Since the actual image elements, i.e. the subject of our footage can be considered stable now, we may use these as a new frame of reference: we consider them attached to a fixed backdrop, which we call the canvas. Introducing this concept of a “canvas” helps to deal with deliberate movements of the camera. And beyond that, it yields an additional benefit: It is very frequent for the pixels of video footage to be non-square. So we have to stretch and expand those pixels, before we’re able to perform any sensible rotation stabilization. Thus the canvas becomes, by definition, the reference for an undistorted display of the image contents.
But when the camera was moved intentionally, we have to consider yet another frame of reference beyond the canvas: namely the frame (or “cadre”) of the final image we want to create. To understand this distinction, let’s consider a hand-held, panning shot to the right: Since our camera was turned towards the right side, the actual image contents move towards the left side within the original image frame. But let’s assume the stabilizer was successful with “fixing” any image contents relative to the canvas – which in turn means, that the original image boundaries start to move irregularly towards the right side, and the contents of the image will begin to disappear gradually behind the left boundary of the original image. After some amount of panning, we’ll have lost all of our original contents and just see an empty black image backdrop. The only solution to deal with that problem is to move the final image frame along to the right, thus following the originally intended panning movement. Of course, this time, we do want to perform this newly added panning movement in a smooth and clean way.
To allow for such a compensation and to reintroduce deliberate panning, or tilting and zoom of the resulting image, the stabilizer offers a dedicated set of controls: Expected position, Expected rotation and Expected scale. These act like the controls of a virtual camera filming the contents we have fixed onto the canvas. By animating those parameters, we’re able to perform all kinds of deliberate camera movements in a smooth fashion.
The “Dancing” Black Borders
As explained above, when we succeed with stabilizing the image contents, the boundaries of the original footage start to jump around in the opposite direction of the movements compensated. This is inevitable – yet very annoying, since due to the irregular nature of these movements, these “dancing black borders” tend to distract attention from the actual subject and introduce an annoying restlessness. Thus our goal must be to hide those dancing borders as good as possible. A simple solution is to add a small amount of zoom. Sometimes we’ll also need to animate the parameter Expected position in order to keep the image centered as good as we can – this helps to reduce the amount of zoom necessary to remove those annoying borders.

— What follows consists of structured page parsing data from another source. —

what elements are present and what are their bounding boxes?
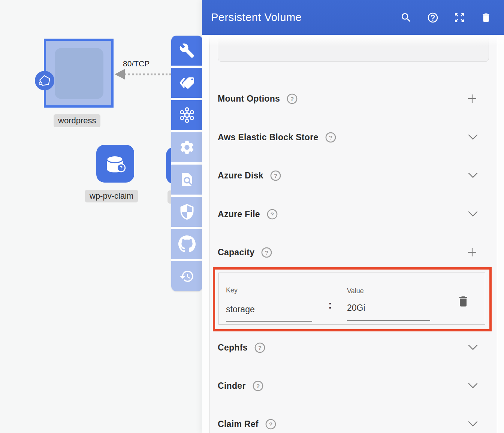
toolbar-history-icon[interactable] bbox=[171, 261, 203, 291]
key-input[interactable]: storage bbox=[226, 304, 255, 315]
capacity-entry-highlight: Key storage : Value 20Gi bbox=[213, 267, 492, 331]
toolbar-hub-icon[interactable] bbox=[171, 100, 203, 130]
section-label: Cinder bbox=[218, 381, 246, 391]
access-modes-box: ReadWriteOnce bbox=[218, 35, 489, 62]
toolbar-tag-icon[interactable] bbox=[171, 68, 203, 98]
svg-text:?: ? bbox=[274, 172, 277, 178]
volume-cylinder-icon: ? bbox=[101, 150, 130, 178]
toolbar-shield-icon[interactable] bbox=[171, 197, 203, 227]
toolbar-gear-icon[interactable] bbox=[171, 132, 203, 162]
help-icon[interactable]: ? bbox=[261, 247, 272, 258]
chevron-down-icon[interactable] bbox=[468, 421, 478, 427]
value-input[interactable]: 20Gi bbox=[347, 303, 365, 313]
access-mode-field[interactable]: ReadWriteOnce bbox=[231, 35, 473, 36]
add-icon[interactable] bbox=[467, 93, 478, 104]
svg-text:?: ? bbox=[271, 211, 274, 217]
section-label: Claim Ref bbox=[218, 419, 259, 429]
panel-body: ReadWriteOnce Mount Options ? Aws Elasti… bbox=[202, 35, 504, 433]
section-azure-file[interactable]: Azure File ? bbox=[218, 207, 489, 222]
section-aws-elastic-block-store[interactable]: Aws Elastic Block Store ? bbox=[218, 130, 489, 145]
svg-text:?: ? bbox=[269, 421, 272, 427]
section-label: Cephfs bbox=[218, 343, 248, 353]
section-label: Azure File bbox=[218, 209, 260, 219]
chevron-down-icon[interactable] bbox=[468, 172, 478, 178]
section-cinder[interactable]: Cinder ? bbox=[218, 378, 489, 393]
node-wordpress[interactable] bbox=[44, 39, 114, 108]
key-input-underline bbox=[226, 321, 312, 322]
delete-entry-icon[interactable] bbox=[456, 295, 470, 308]
svg-text:?: ? bbox=[290, 95, 294, 102]
toolbar-github-icon[interactable] bbox=[171, 229, 203, 259]
chevron-down-icon[interactable] bbox=[468, 211, 478, 217]
svg-text:?: ? bbox=[120, 165, 123, 171]
help-icon[interactable]: ? bbox=[252, 380, 264, 392]
section-cephfs[interactable]: Cephfs ? bbox=[218, 340, 489, 355]
svg-text:?: ? bbox=[258, 344, 262, 351]
kv-separator: : bbox=[328, 298, 332, 311]
value-label: Value bbox=[347, 287, 364, 295]
section-label: Mount Options bbox=[218, 94, 280, 104]
chevron-down-icon[interactable] bbox=[468, 345, 478, 351]
svg-text:?: ? bbox=[265, 249, 268, 255]
node-label-wordpress: wordpress bbox=[54, 114, 100, 127]
help-icon[interactable]: ? bbox=[254, 342, 266, 354]
add-icon[interactable] bbox=[467, 247, 478, 258]
section-claim-ref[interactable]: Claim Ref ? bbox=[218, 417, 489, 432]
chevron-down-icon[interactable] bbox=[468, 134, 478, 140]
capacity-entry: Key storage : Value 20Gi bbox=[218, 273, 485, 325]
help-icon[interactable] bbox=[426, 11, 439, 24]
toolbar-find-in-page-icon[interactable] bbox=[171, 165, 203, 195]
app-window: 80/TCP wordpress ? wp-pv-claim bbox=[0, 0, 504, 433]
section-azure-disk[interactable]: Azure Disk ? bbox=[218, 168, 489, 183]
panel-header: Persistent Volume bbox=[202, 0, 504, 35]
panel-title: Persistent Volume bbox=[211, 11, 400, 24]
persistent-volume-panel: ReadWriteOnce Mount Options ? Aws Elasti… bbox=[202, 0, 504, 433]
key-label: Key bbox=[226, 286, 238, 294]
help-icon[interactable]: ? bbox=[325, 132, 336, 143]
value-input-underline bbox=[347, 320, 430, 321]
help-icon[interactable]: ? bbox=[266, 208, 278, 220]
toolbar-wrench-icon[interactable] bbox=[171, 36, 203, 66]
diagram-toolbar bbox=[171, 36, 203, 291]
delete-icon[interactable] bbox=[480, 11, 492, 24]
node-label-wp-pv-claim: wp-pv-claim bbox=[85, 190, 138, 202]
help-icon[interactable]: ? bbox=[286, 93, 298, 105]
right-scrollbar-track[interactable] bbox=[497, 35, 504, 433]
edge-arrowhead-icon bbox=[115, 69, 125, 79]
left-scrollbar-track[interactable] bbox=[202, 35, 210, 433]
expand-icon[interactable] bbox=[453, 11, 466, 24]
edge-port-label: 80/TCP bbox=[123, 59, 150, 68]
section-mount-options[interactable]: Mount Options ? bbox=[218, 91, 489, 106]
search-icon[interactable] bbox=[400, 11, 413, 24]
node-wp-pv-claim[interactable]: ? bbox=[96, 145, 134, 183]
section-label: Aws Elastic Block Store bbox=[218, 132, 319, 142]
svg-text:?: ? bbox=[256, 382, 259, 389]
section-label: Capacity bbox=[218, 247, 254, 258]
section-capacity[interactable]: Capacity ? bbox=[218, 245, 489, 260]
help-icon[interactable]: ? bbox=[265, 418, 277, 430]
help-icon[interactable]: ? bbox=[270, 170, 281, 181]
chevron-down-icon[interactable] bbox=[468, 383, 478, 389]
node-wordpress-container bbox=[55, 48, 103, 99]
pod-badge-icon[interactable] bbox=[35, 71, 54, 90]
section-label: Azure Disk bbox=[218, 171, 263, 181]
svg-text:?: ? bbox=[329, 134, 332, 140]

The Autoscale function can be used to find the minimal amount of zoom just sufficient to remove those black borders completely. However, if the camera jumps a lot, the autoscale function often zooms in too much, especially since this calculation aims at finding a single, static zoom factor for the whole duration of the footage. When this happens, you’ll typically get overall better results with animating both the zoom factor and the expected position manually.